Eine vegane Ernährung erfordert nach Ansicht des NHMRC eine Anreicherung der Lebensmittel und die Einnahme von Nahrungsergänzungsmitteln, um eine ausgewogene Ernährung zu gewährleisten.
Fazit: Gut informiert ist vegan in allen Lebensphasen gesund
Wir freuen uns, dass viele Ernährungsgesellschaften die vegane Ernährung als ernährungsphysiologisch sinnvoll ansehen. Kritische Positionen resultieren zum einen oft aus der unzureichenden Studienlage, zum anderen kann nicht immer davon ausgegangen werden, dass die breite Bevölkerung über das notwendige Wissen verfügt, um mit einer veganen Ernährung alle Nährstoffe zu decken.
Die Anreicherung pflanzlicher Lebensmittel oder der Böden mit kritischen Nährstoffen wäre eine gute Option, um die Nährstoffzufuhr für alle Bevölkerungsgruppen zu erleichtern, die auch bei omnivorer Ernährung nicht automatisch optimal ist. In den USA sind angereicherte Lebensmittel bereits weit verbreitet. Die Erhöhung der Selenkonzentration im Boden durch angereicherte Düngemittel ist beispielsweise in Finnland seit den 1980er Jahren gängige Praxis, da europäische Böden sehr selenarm sind. In Ländern wie Deutschland wird stattdessen bis heute Tierfutter mit Nährstoffen wie Selen oder B12 angereichert, um Mangelerscheinungen bei Tieren und Menschen vorzubeugen.
Wichtig ist außerdem, dass mehr wissenschaftliche Forschung betrieben wird, um Wissenslücken im Bereich der veganen Nährstoffversorgung zu schließen.
Klar ist jedoch: Mit dem nötigen Wissen ist eine vegane Ernährung in allen Lebensphasen gut umsetzbar und gesund.

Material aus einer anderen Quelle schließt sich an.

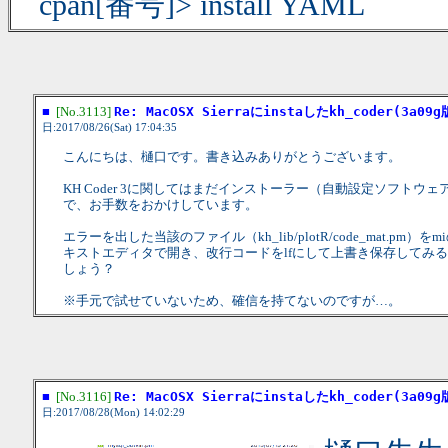
cpan[番号]> install YAML
■
[No.3113]
Re: MacOSX Sierraにinstaしたkh_coder
日:2017/08/26(Sat) 17:04:35
こんにちは、樋口です。書き込みありがとうございます。
KH Coder 3に関してはまだインストーラー（自動設定ソフトウ
で、お手数をおかけしています。
エラーを出した当該のファイル（kh_lib/plotR/code_mat.pm）を
キストエディタで開き、改行コードをlfにして上書き保存してみ
しょう？
※手元で試せていないため、確信を持てないのですが…。
■
[No.3116]
Re: MacOSX Sierraにinstaしたkh_coder
日:2017/08/28(Mon) 14:02:29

Eine pflanzenbasierte Ernährung ist außerdem das Schlüsselthema im Bereich der planetaren Gesundheit und birgt großes Potenzial im Kampf gegen Klima- und Umweltkatastrophen, Welthunger, Pandemien und Antibiotikaresistenzen sowie das Artensterben. Nicht zuletzt trägt eine pflanzlichere Ernährung dazu bei, dass weniger Tiere in der Landwirtschaft leiden und sterben müssen.